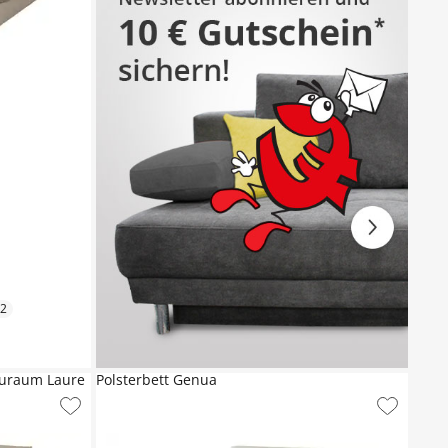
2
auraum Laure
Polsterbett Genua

::::::::

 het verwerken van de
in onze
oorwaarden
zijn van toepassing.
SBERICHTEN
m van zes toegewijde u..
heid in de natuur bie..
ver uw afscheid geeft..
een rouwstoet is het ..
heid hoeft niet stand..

::::::::

#### EXERCISE INSTRUCTIONS
Extract the lines of the preceding material that run from the line with "m van zes toegewijde u.." through the line with "heid hoeft niet stand..", inclusive, reproducing them exactly and adding nothing.

#### WRITTEN RESPONSE
m van zes toegewijde u..
heid in de natuur bie..
ver uw afscheid geeft..
een rouwstoet is het ..
heid hoeft niet stand..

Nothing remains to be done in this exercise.